While evaluating the nutritional composition of small native fish species in Southeast Asia, Thilsted was the first to establish that commonly consumed small fish were important sources of essential micronutrients and fatty acids.
According to Thilsted’ “Eating more fish and other aquatic foods means a more diverse and nutritious diet. Aquatic food needs more space on people’s plates across the world.”
Thilsted pioneered programs to boost fish consumption among women and children through more productive, environmentally responsible fish farming methods, culturally appropriate fish-based foods, and nutrition-sensitive practices and policies with communities, researchers, development agencies and government institutions.

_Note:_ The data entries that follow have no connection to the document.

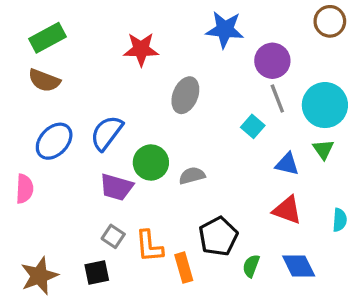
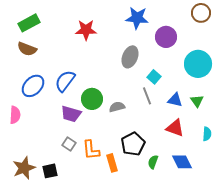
gray ellipse: (185, 95) -> (130, 57), moved
gray line: (277, 98) -> (147, 96), moved
green triangle: (323, 149) -> (197, 101), moved
black square: (97, 272) -> (50, 171), moved

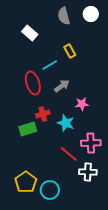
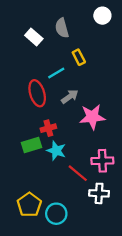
gray semicircle: (64, 16) -> (62, 28), moved
pink star: (82, 104) -> (92, 117), size x1.6
cyan star: (66, 123) -> (56, 151), moved

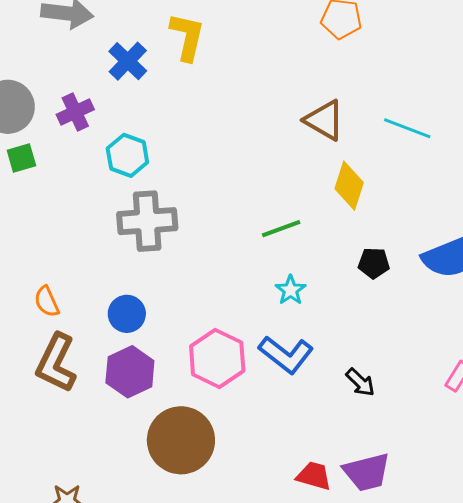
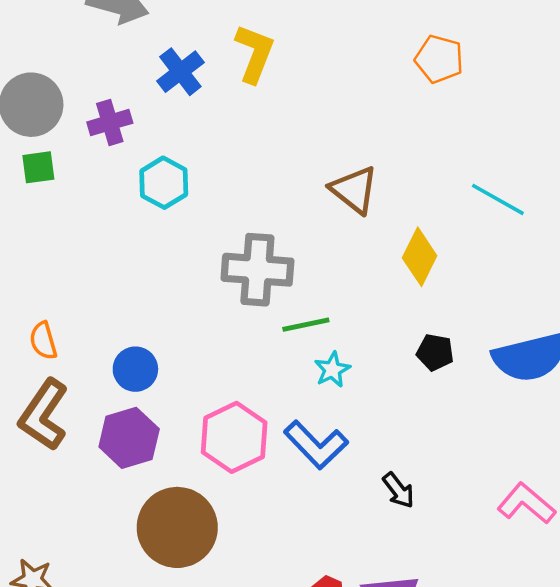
brown triangle: (324, 120) -> (354, 190), moved
gray cross: (147, 221) -> (257, 270), moved
green line: (281, 229) -> (306, 325), moved

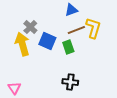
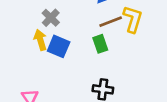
blue square: (47, 41) -> (59, 46), moved
yellow arrow: (22, 44) -> (40, 40), size x0.7

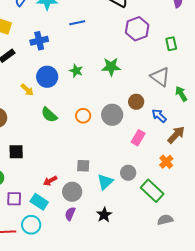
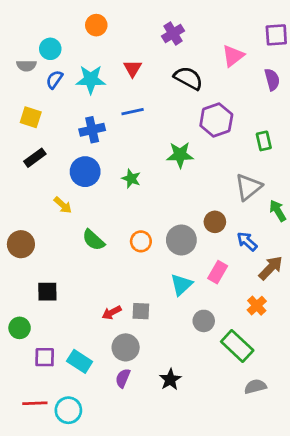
blue cross: (39, 41) -> (92, 130), moved
green star: (111, 67) -> (180, 155), moved
blue circle: (47, 77) -> (85, 172), moved
gray triangle: (160, 77) -> (248, 187), turned 45
red arrow: (50, 181) -> (112, 313), moved
cyan triangle: (105, 182) -> (181, 285), moved
cyan circle: (31, 225) -> (68, 410), moved

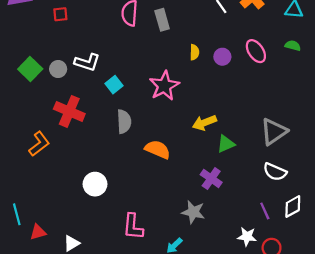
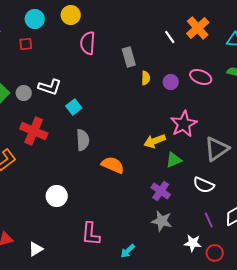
gray rectangle: (162, 20) -> (129, 57), moved
pink ellipse: (256, 51) -> (201, 77), turned -35
pink star: (164, 86) -> (184, 124), moved
white semicircle: (275, 172) -> (204, 185), moved
gray star: (193, 212) -> (162, 221), moved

Shakuntala was born in 1949 in South Trinidad, where the main industry was sugar production. Most of the inhabitants, including Shakuntala’s family, were descendants of Indian Hindu migrants brought to Trinidad to engage in agricultural labor. Most families had access to land owned by a sugar factory, where they grew not only sugarcane but rice and other food crops for their household.
Thilsted developed her attention to detail at an early age, as she seldom made a mistake when helping to balance the ledgers in her grandfather’s shop or forgot a name when helping her mother run the postal service. Though the sweets in her grandfather’s shop were more appealing to her friends as children, Thilsted valued the smoked herring, salted cod and tinned tuna and salmon sold in the shop that were the basis of some of her favorite meals.
She recalls an occasion from her childhood that inspired her; “I remember as a child one of my uncles won a university scholarship. And my grandmother was interviewed by a national newspaper. I remembered clearly her saying that, ‘My child is intelligent because I fed him fish when he was a young child.’ And that stuck with me.”
Thilsted completed her undergraduate education at the Trinidad campus of the University of the West Indies, where she earned a B.Sc. in Tropical Agriculture in 1971. While working as an Agricultural Officer in Tobago, she met her husband, Finn Thilsted. After marrying, they moved to Finn’s home country of Denmark where Shakuntala took up post-graduate studies under the mentorship of Dr. Poul Martin Riis. In 1980, she was awarded a Ph.D. in Physiology of Nutrition from the Royal Veterinary and Agricultural University, where she went on to become an associate professor. Alternating between teaching in Denmark and working with her husband on diplomatic missions all over the developing world, Thilsted began assembling international teams to work on projects to improve nutrition for women and young children.